Copy the data exactly as it appears, and do not include any pictures.

======== GIVEN INFORMATION

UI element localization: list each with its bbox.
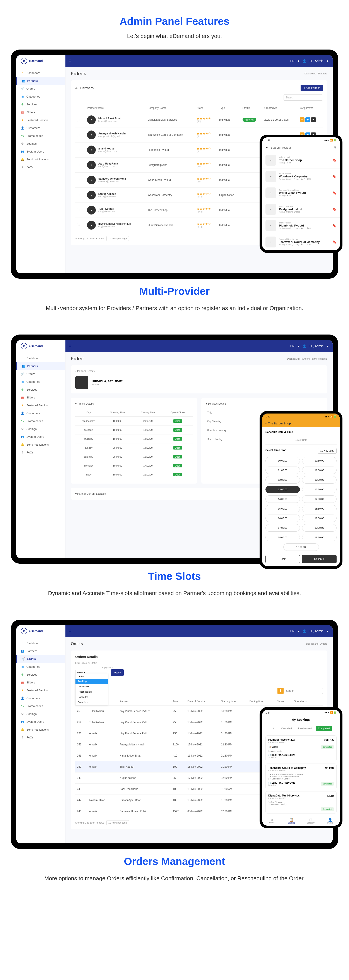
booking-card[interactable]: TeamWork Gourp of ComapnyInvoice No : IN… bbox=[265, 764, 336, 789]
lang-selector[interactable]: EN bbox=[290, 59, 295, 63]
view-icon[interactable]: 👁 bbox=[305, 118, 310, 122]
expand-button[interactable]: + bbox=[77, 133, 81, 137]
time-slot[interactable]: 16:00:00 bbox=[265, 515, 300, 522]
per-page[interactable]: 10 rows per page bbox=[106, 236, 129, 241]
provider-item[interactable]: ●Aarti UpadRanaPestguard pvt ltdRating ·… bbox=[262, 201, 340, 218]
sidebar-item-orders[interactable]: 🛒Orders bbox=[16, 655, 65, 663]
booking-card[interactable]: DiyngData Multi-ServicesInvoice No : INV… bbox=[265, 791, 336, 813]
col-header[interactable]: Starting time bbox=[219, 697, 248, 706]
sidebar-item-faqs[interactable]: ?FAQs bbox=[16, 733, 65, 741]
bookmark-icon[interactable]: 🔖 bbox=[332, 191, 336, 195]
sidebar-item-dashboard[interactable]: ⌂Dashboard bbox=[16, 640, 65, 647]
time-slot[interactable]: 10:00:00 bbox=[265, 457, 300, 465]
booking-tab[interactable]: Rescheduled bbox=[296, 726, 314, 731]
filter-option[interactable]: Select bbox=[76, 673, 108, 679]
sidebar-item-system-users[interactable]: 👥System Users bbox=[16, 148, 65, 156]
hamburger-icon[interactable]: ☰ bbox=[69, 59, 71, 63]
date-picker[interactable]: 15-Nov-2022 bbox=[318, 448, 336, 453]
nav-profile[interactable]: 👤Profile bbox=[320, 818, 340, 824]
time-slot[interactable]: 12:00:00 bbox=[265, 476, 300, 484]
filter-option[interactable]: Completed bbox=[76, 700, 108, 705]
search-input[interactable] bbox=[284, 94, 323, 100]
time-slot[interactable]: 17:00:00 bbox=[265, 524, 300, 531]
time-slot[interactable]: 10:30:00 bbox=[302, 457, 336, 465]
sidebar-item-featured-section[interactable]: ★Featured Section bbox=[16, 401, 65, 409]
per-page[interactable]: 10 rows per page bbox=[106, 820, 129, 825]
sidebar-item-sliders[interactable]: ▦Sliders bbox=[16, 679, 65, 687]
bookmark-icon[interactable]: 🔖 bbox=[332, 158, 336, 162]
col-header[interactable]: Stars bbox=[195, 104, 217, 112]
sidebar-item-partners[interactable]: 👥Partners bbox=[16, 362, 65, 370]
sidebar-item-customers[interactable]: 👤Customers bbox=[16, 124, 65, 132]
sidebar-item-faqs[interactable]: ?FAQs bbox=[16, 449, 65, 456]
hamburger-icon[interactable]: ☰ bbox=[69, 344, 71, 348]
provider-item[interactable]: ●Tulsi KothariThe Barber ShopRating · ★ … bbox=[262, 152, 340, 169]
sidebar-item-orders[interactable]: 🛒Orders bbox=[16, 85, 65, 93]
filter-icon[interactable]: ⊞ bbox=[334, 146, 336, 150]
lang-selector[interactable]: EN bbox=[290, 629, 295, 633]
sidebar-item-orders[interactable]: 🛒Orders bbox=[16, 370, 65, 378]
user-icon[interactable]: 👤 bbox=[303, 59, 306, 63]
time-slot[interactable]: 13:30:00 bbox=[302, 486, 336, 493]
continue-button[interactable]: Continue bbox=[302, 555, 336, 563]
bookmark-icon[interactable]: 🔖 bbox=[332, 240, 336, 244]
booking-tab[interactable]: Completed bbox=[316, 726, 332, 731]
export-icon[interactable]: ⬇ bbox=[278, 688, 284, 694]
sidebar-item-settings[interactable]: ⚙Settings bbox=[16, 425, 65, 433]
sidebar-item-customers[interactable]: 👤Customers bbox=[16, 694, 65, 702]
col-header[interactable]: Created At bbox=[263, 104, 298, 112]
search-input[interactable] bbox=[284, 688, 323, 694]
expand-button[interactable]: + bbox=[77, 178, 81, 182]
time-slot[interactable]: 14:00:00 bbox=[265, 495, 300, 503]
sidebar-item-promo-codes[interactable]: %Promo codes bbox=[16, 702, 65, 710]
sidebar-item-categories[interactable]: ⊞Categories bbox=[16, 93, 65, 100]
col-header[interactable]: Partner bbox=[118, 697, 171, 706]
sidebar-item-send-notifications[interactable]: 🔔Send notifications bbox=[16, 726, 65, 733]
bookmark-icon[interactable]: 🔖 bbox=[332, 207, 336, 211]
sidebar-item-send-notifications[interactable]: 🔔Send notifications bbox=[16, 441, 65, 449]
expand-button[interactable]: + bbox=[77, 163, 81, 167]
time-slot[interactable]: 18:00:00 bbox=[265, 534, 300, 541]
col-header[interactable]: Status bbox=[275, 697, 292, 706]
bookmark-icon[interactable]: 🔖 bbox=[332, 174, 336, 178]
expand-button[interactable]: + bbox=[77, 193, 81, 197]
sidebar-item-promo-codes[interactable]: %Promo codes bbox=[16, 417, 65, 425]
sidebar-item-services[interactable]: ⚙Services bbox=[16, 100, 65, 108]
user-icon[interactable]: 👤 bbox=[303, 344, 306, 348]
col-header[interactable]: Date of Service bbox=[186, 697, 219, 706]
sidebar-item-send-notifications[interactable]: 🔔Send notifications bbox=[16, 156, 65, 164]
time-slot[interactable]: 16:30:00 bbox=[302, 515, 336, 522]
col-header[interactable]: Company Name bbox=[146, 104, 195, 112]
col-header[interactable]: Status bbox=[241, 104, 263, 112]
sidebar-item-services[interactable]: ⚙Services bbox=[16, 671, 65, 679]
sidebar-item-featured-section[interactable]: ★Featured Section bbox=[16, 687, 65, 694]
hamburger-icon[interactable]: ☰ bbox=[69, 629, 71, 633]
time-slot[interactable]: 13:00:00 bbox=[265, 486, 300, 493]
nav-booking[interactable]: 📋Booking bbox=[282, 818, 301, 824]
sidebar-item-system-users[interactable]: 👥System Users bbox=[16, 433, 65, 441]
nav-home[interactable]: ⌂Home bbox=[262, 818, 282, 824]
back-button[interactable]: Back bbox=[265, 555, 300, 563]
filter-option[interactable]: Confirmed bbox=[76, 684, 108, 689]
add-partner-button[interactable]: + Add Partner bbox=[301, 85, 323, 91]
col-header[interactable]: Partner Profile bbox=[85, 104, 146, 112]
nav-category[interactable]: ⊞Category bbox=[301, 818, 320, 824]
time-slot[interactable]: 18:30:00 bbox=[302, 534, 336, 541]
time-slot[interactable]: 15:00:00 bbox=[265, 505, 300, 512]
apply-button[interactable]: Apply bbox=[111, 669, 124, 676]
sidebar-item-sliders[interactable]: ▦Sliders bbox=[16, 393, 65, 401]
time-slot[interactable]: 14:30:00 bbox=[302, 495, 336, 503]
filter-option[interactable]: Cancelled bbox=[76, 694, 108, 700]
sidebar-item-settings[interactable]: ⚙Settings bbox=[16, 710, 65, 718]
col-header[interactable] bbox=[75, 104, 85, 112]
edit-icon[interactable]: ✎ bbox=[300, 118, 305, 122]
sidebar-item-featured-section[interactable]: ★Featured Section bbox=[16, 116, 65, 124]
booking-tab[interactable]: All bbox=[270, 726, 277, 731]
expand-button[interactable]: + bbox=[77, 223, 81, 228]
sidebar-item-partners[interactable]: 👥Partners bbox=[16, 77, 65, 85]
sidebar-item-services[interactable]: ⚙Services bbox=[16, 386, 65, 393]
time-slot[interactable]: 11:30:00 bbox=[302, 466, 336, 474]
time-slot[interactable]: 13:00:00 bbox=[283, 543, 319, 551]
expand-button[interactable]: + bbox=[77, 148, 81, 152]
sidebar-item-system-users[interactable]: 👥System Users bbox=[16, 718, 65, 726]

================

**OUTPUT OF THE TASK:**
UI element localization: list each with its bbox.
booking-card[interactable]: TeamWork Gourp of ComapnyInvoice No : IN… bbox=[265, 764, 336, 789]
lang-selector[interactable]: EN bbox=[290, 59, 295, 63]
view-icon[interactable]: 👁 bbox=[305, 118, 310, 122]
expand-button[interactable]: + bbox=[77, 133, 81, 137]
time-slot[interactable]: 16:00:00 bbox=[265, 515, 300, 522]
per-page[interactable]: 10 rows per page bbox=[106, 236, 129, 241]
provider-item[interactable]: ●Aarti UpadRanaPestguard pvt ltdRating ·… bbox=[262, 201, 340, 218]
sidebar-item-orders[interactable]: 🛒Orders bbox=[16, 655, 65, 663]
booking-card[interactable]: DiyngData Multi-ServicesInvoice No : INV… bbox=[265, 791, 336, 813]
col-header[interactable]: Starting time bbox=[219, 697, 248, 706]
sidebar-item-faqs[interactable]: ?FAQs bbox=[16, 733, 65, 741]
bookmark-icon[interactable]: 🔖 bbox=[332, 191, 336, 195]
sidebar-item-dashboard[interactable]: ⌂Dashboard bbox=[16, 640, 65, 647]
time-slot[interactable]: 10:00:00 bbox=[265, 457, 300, 465]
booking-tab[interactable]: Rescheduled bbox=[296, 726, 314, 731]
filter-option[interactable]: Select bbox=[76, 673, 108, 679]
sidebar-item-system-users[interactable]: 👥System Users bbox=[16, 148, 65, 156]
hamburger-icon[interactable]: ☰ bbox=[69, 59, 71, 63]
date-picker[interactable]: 15-Nov-2022 bbox=[318, 448, 336, 453]
nav-profile[interactable]: 👤Profile bbox=[320, 818, 340, 824]
time-slot[interactable]: 12:00:00 bbox=[265, 476, 300, 484]
filter-option[interactable]: Completed bbox=[76, 700, 108, 705]
search-input[interactable] bbox=[284, 94, 323, 100]
time-slot[interactable]: 17:00:00 bbox=[265, 524, 300, 531]
time-slot[interactable]: 10:30:00 bbox=[302, 457, 336, 465]
sidebar-item-featured-section[interactable]: ★Featured Section bbox=[16, 401, 65, 409]
per-page[interactable]: 10 rows per page bbox=[106, 820, 129, 825]
sidebar-item-sliders[interactable]: ▦Sliders bbox=[16, 679, 65, 687]
bookmark-icon[interactable]: 🔖 bbox=[332, 158, 336, 162]
col-header[interactable]: Stars bbox=[195, 104, 217, 112]
sidebar-item-partners[interactable]: 👥Partners bbox=[16, 362, 65, 370]
sidebar-item-customers[interactable]: 👤Customers bbox=[16, 124, 65, 132]
sidebar-item-faqs[interactable]: ?FAQs bbox=[16, 449, 65, 456]
hamburger-icon[interactable]: ☰ bbox=[69, 344, 71, 348]
provider-item[interactable]: ●Tulsi KothariThe Barber ShopRating · ★ … bbox=[262, 152, 340, 169]
sidebar-item-orders[interactable]: 🛒Orders bbox=[16, 85, 65, 93]
filter-icon[interactable]: ⊞ bbox=[334, 146, 336, 150]
lang-selector[interactable]: EN bbox=[290, 629, 295, 633]
sidebar-item-orders[interactable]: 🛒Orders bbox=[16, 370, 65, 378]
user-icon[interactable]: 👤 bbox=[303, 59, 306, 63]
time-slot[interactable]: 13:30:00 bbox=[302, 486, 336, 493]
continue-button[interactable]: Continue bbox=[302, 555, 336, 563]
bookmark-icon[interactable]: 🔖 bbox=[332, 240, 336, 244]
booking-tab[interactable]: Completed bbox=[316, 726, 332, 731]
export-icon[interactable]: ⬇ bbox=[278, 688, 284, 694]
sidebar-item-settings[interactable]: ⚙Settings bbox=[16, 425, 65, 433]
sidebar-item-customers[interactable]: 👤Customers bbox=[16, 694, 65, 702]
col-header[interactable]: Created At bbox=[263, 104, 298, 112]
search-input[interactable] bbox=[284, 688, 323, 694]
expand-button[interactable]: + bbox=[77, 178, 81, 182]
time-slot[interactable]: 14:00:00 bbox=[265, 495, 300, 503]
sidebar-item-promo-codes[interactable]: %Promo codes bbox=[16, 702, 65, 710]
sidebar-item-categories[interactable]: ⊞Categories bbox=[16, 93, 65, 100]
col-header[interactable]: Partner bbox=[118, 697, 171, 706]
sidebar-item-send-notifications[interactable]: 🔔Send notifications bbox=[16, 726, 65, 733]
bookmark-icon[interactable]: 🔖 bbox=[332, 207, 336, 211]
sidebar-item-send-notifications[interactable]: 🔔Send notifications bbox=[16, 441, 65, 449]
expand-button[interactable]: + bbox=[77, 163, 81, 167]
time-slot[interactable]: 18:00:00 bbox=[265, 534, 300, 541]
col-header[interactable]: Status bbox=[275, 697, 292, 706]
bookmark-icon[interactable]: 🔖 bbox=[332, 174, 336, 178]
expand-button[interactable]: + bbox=[77, 193, 81, 197]
sidebar-item-promo-codes[interactable]: %Promo codes bbox=[16, 417, 65, 425]
sidebar-item-services[interactable]: ⚙Services bbox=[16, 100, 65, 108]
user-icon[interactable]: 👤 bbox=[303, 344, 306, 348]
col-header[interactable]: Date of Service bbox=[186, 697, 219, 706]
sidebar-item-send-notifications[interactable]: 🔔Send notifications bbox=[16, 156, 65, 164]
time-slot[interactable]: 16:30:00 bbox=[302, 515, 336, 522]
col-header[interactable]: Company Name bbox=[146, 104, 195, 112]
col-header[interactable]: Status bbox=[241, 104, 263, 112]
sidebar-item-services[interactable]: ⚙Services bbox=[16, 671, 65, 679]
sidebar-item-featured-section[interactable]: ★Featured Section bbox=[16, 687, 65, 694]
hamburger-icon[interactable]: ☰ bbox=[69, 629, 71, 633]
time-slot[interactable]: 13:00:00 bbox=[265, 486, 300, 493]
nav-booking[interactable]: 📋Booking bbox=[282, 818, 301, 824]
sidebar-item-system-users[interactable]: 👥System Users bbox=[16, 433, 65, 441]
nav-home[interactable]: ⌂Home bbox=[262, 818, 282, 824]
back-button[interactable]: Back bbox=[265, 555, 300, 563]
filter-option[interactable]: Confirmed bbox=[76, 684, 108, 689]
add-partner-button[interactable]: + Add Partner bbox=[301, 85, 323, 91]
col-header[interactable]: Partner Profile bbox=[85, 104, 146, 112]
nav-category[interactable]: ⊞Category bbox=[301, 818, 320, 824]
time-slot[interactable]: 18:30:00 bbox=[302, 534, 336, 541]
time-slot[interactable]: 15:00:00 bbox=[265, 505, 300, 512]
apply-button[interactable]: Apply bbox=[111, 669, 124, 676]
sidebar-item-sliders[interactable]: ▦Sliders bbox=[16, 393, 65, 401]
time-slot[interactable]: 14:30:00 bbox=[302, 495, 336, 503]
filter-option[interactable]: Cancelled bbox=[76, 694, 108, 700]
sidebar-item-settings[interactable]: ⚙Settings bbox=[16, 710, 65, 718]
col-header[interactable] bbox=[75, 104, 85, 112]
edit-icon[interactable]: ✎ bbox=[300, 118, 305, 122]
sidebar-item-featured-section[interactable]: ★Featured Section bbox=[16, 116, 65, 124]
booking-tab[interactable]: All bbox=[270, 726, 277, 731]
expand-button[interactable]: + bbox=[77, 223, 81, 228]
sidebar-item-partners[interactable]: 👥Partners bbox=[16, 77, 65, 85]
sidebar-item-services[interactable]: ⚙Services bbox=[16, 386, 65, 393]
time-slot[interactable]: 11:30:00 bbox=[302, 466, 336, 474]
time-slot[interactable]: 13:00:00 bbox=[283, 543, 319, 551]
expand-button[interactable]: + bbox=[77, 148, 81, 152]
sidebar-item-system-users[interactable]: 👥System Users bbox=[16, 718, 65, 726]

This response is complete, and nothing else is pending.